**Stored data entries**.
━━━━━━━━

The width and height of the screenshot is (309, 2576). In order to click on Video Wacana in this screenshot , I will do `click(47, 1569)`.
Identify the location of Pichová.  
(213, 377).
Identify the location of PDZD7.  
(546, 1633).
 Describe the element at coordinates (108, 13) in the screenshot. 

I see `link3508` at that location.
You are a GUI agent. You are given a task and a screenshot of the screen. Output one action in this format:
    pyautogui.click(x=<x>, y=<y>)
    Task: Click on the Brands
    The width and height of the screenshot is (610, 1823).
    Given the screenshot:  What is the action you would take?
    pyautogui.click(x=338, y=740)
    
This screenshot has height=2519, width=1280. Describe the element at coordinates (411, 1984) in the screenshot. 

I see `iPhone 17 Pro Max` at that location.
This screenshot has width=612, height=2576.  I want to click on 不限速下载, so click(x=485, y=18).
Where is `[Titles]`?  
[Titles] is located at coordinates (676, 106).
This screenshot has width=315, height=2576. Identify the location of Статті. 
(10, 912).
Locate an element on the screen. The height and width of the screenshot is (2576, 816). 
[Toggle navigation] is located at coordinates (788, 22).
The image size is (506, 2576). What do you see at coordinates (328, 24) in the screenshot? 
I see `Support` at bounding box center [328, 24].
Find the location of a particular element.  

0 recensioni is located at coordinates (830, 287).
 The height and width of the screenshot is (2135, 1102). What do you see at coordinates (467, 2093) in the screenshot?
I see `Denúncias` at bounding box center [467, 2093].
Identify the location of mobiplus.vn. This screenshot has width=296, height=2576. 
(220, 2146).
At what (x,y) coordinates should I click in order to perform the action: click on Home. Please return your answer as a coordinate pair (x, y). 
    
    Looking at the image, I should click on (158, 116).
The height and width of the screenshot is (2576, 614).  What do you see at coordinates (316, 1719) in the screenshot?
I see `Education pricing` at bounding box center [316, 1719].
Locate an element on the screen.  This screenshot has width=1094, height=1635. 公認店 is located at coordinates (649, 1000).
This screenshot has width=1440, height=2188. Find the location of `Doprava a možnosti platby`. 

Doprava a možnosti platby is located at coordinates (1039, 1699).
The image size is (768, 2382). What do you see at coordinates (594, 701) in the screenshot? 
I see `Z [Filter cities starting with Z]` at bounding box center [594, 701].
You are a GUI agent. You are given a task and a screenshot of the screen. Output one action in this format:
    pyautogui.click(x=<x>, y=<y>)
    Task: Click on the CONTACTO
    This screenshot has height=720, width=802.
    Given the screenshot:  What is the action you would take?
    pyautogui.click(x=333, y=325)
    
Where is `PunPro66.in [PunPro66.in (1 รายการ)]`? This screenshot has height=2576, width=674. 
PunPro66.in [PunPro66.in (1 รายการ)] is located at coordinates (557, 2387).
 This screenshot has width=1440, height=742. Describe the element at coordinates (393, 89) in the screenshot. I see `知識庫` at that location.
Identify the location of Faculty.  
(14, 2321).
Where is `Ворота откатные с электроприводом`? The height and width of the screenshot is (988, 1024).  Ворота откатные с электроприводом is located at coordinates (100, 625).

━━━━━━━━

**What the task asks**. Write the data out in full, matching every line exactly.

**Exercise result**.
The width and height of the screenshot is (309, 2576). In order to click on Video Wacana in this screenshot , I will do `click(47, 1569)`.
Identify the location of Pichová.  
(213, 377).
Identify the location of PDZD7.  
(546, 1633).
 Describe the element at coordinates (108, 13) in the screenshot. 

I see `link3508` at that location.
You are a GUI agent. You are given a task and a screenshot of the screen. Output one action in this format:
    pyautogui.click(x=<x>, y=<y>)
    Task: Click on the Brands
    The width and height of the screenshot is (610, 1823).
    Given the screenshot:  What is the action you would take?
    pyautogui.click(x=338, y=740)
    
This screenshot has height=2519, width=1280. Describe the element at coordinates (411, 1984) in the screenshot. 

I see `iPhone 17 Pro Max` at that location.
This screenshot has width=612, height=2576.  I want to click on 不限速下载, so click(x=485, y=18).
Where is `[Titles]`?  
[Titles] is located at coordinates (676, 106).
This screenshot has width=315, height=2576. Identify the location of Статті. 
(10, 912).
Locate an element on the screen. The height and width of the screenshot is (2576, 816). 
[Toggle navigation] is located at coordinates (788, 22).
The image size is (506, 2576). What do you see at coordinates (328, 24) in the screenshot? 
I see `Support` at bounding box center [328, 24].
Find the location of a particular element.  

0 recensioni is located at coordinates (830, 287).
 The height and width of the screenshot is (2135, 1102). What do you see at coordinates (467, 2093) in the screenshot?
I see `Denúncias` at bounding box center [467, 2093].
Identify the location of mobiplus.vn. This screenshot has width=296, height=2576. 
(220, 2146).
At what (x,y) coordinates should I click in order to perform the action: click on Home. Please return your answer as a coordinate pair (x, y). 
    
    Looking at the image, I should click on (158, 116).
The height and width of the screenshot is (2576, 614).  What do you see at coordinates (316, 1719) in the screenshot?
I see `Education pricing` at bounding box center [316, 1719].
Locate an element on the screen.  This screenshot has width=1094, height=1635. 公認店 is located at coordinates (649, 1000).
This screenshot has width=1440, height=2188. Find the location of `Doprava a možnosti platby`. 

Doprava a možnosti platby is located at coordinates (1039, 1699).
The image size is (768, 2382). What do you see at coordinates (594, 701) in the screenshot? 
I see `Z [Filter cities starting with Z]` at bounding box center [594, 701].
You are a GUI agent. You are given a task and a screenshot of the screen. Output one action in this format:
    pyautogui.click(x=<x>, y=<y>)
    Task: Click on the CONTACTO
    This screenshot has height=720, width=802.
    Given the screenshot:  What is the action you would take?
    pyautogui.click(x=333, y=325)
    
Where is `PunPro66.in [PunPro66.in (1 รายการ)]`? This screenshot has height=2576, width=674. 
PunPro66.in [PunPro66.in (1 รายการ)] is located at coordinates (557, 2387).
 This screenshot has width=1440, height=742. Describe the element at coordinates (393, 89) in the screenshot. I see `知識庫` at that location.
Identify the location of Faculty.  
(14, 2321).
Where is `Ворота откатные с электроприводом`? The height and width of the screenshot is (988, 1024).  Ворота откатные с электроприводом is located at coordinates (100, 625).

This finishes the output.